HOW TO COMPLETE THIS TASK. Send back the records exactly as written, with no images.

PROVIDED RECORDS.

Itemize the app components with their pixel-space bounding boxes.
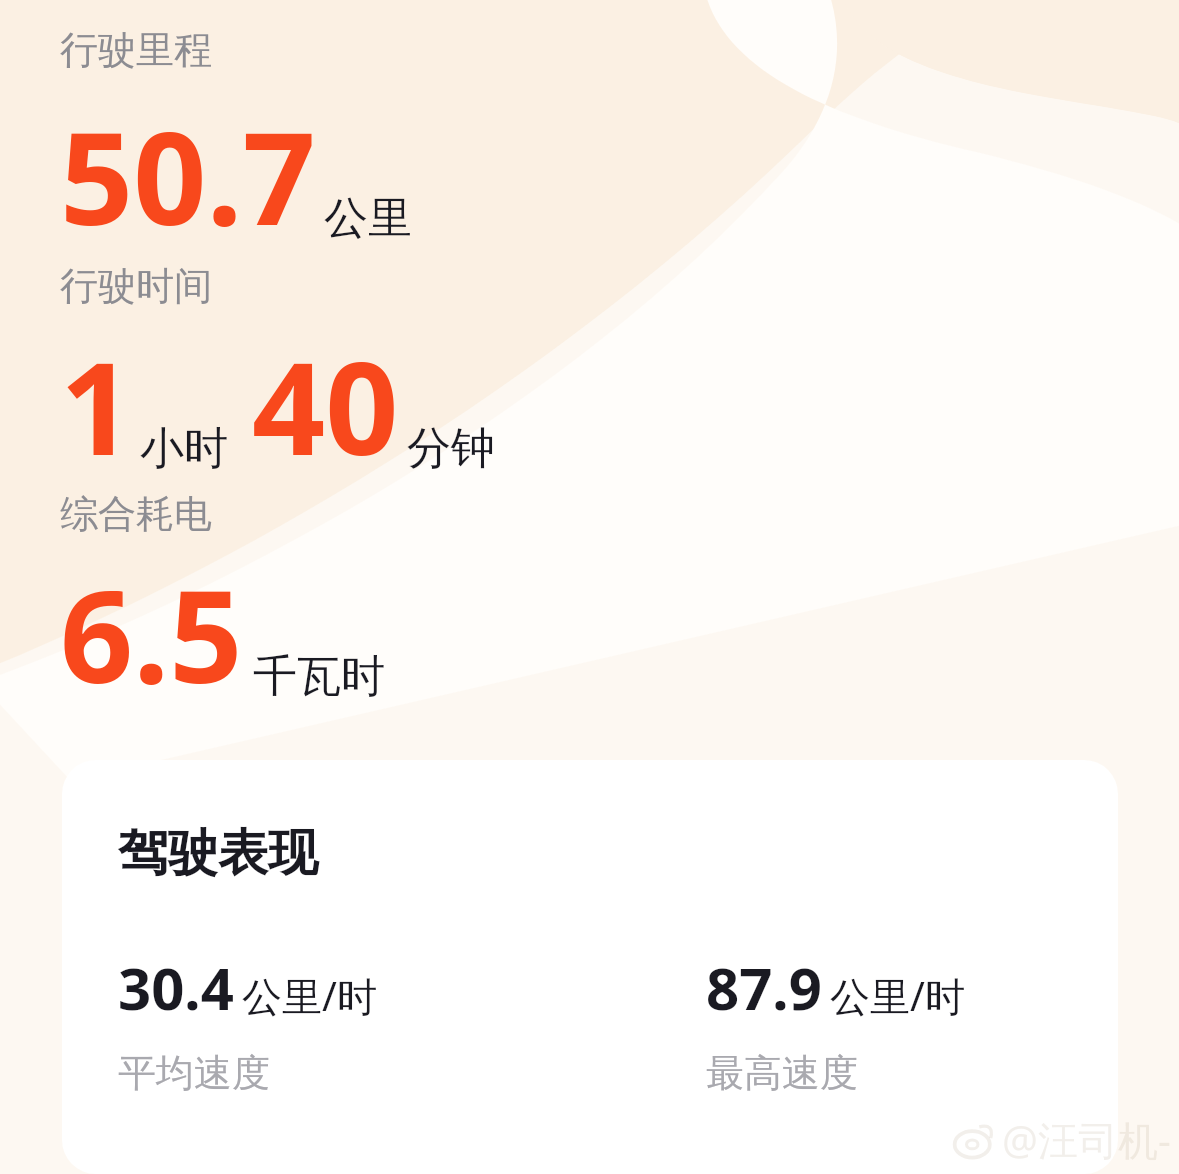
staticText: 平均速度 [118,1049,270,1097]
staticText: 40 [252,318,399,492]
staticText: 千瓦时 [253,649,385,704]
staticText: 公里/时 [830,968,965,1023]
button[interactable]: 87.9 [706,948,957,1075]
other: Weibo [952,1118,996,1162]
staticText: 行驶时间 [60,262,212,310]
staticText: 30.4 [118,948,234,1027]
staticText: 6.5 [60,546,243,720]
staticText: 行驶里程 [60,26,212,74]
staticText: 1 [60,318,134,492]
staticText: 最高速度 [706,1049,858,1097]
button[interactable]: 驾驶表现 [62,760,1118,1174]
staticText: 驾驶表现 [118,822,318,885]
staticText: 公里/时 [242,968,377,1023]
staticText: 分钟 [407,421,495,476]
staticText: 50.7 [60,88,316,262]
staticText: 综合耗电 [60,490,212,538]
staticText: @汪司机- [1002,1112,1171,1167]
staticText: 公里 [324,191,412,246]
staticText: 小时 [140,421,228,476]
staticText: 87.9 [706,948,822,1027]
button[interactable]: 30.4 [118,948,369,1075]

ANSWER FOR THE TASK.
Itemize the app components with their pixel-space bounding boxes.
staticText: 平均速度 [118,1049,270,1097]
staticText: 40 [252,318,399,492]
staticText: 千瓦时 [253,649,385,704]
staticText: 公里/时 [830,968,965,1023]
button[interactable]: 87.9 [706,948,957,1075]
other: Weibo [952,1118,996,1162]
staticText: 行驶时间 [60,262,212,310]
staticText: 30.4 [118,948,234,1027]
staticText: 6.5 [60,546,243,720]
staticText: 行驶里程 [60,26,212,74]
staticText: 1 [60,318,134,492]
staticText: 最高速度 [706,1049,858,1097]
button[interactable]: 驾驶表现 [62,760,1118,1174]
staticText: 驾驶表现 [118,822,318,885]
staticText: 公里/时 [242,968,377,1023]
staticText: 分钟 [407,421,495,476]
staticText: 50.7 [60,88,316,262]
staticText: 综合耗电 [60,490,212,538]
staticText: @汪司机- [1002,1112,1171,1167]
staticText: 公里 [324,191,412,246]
staticText: 小时 [140,421,228,476]
staticText: 87.9 [706,948,822,1027]
button[interactable]: 30.4 [118,948,369,1075]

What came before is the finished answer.